Records contained in a dataset:
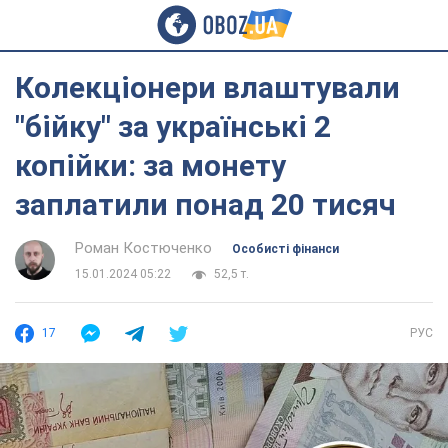
Колекціонери влаштували
"бійку" за українські 2
копійки: за монету
заплатили понад 20 тисяч
Роман Костюченко
Особисті фінанси
15.01.2024 05:22
52,5 т.
17
РУС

## Assigned task:
Images are to be omitted; repeat the remaining data above exactly.

## Finished task:
Колекціонери влаштували
"бійку" за українські 2
копійки: за монету
заплатили понад 20 тисяч
Роман Костюченко
Особисті фінанси
15.01.2024 05:22
52,5 т.
17
РУС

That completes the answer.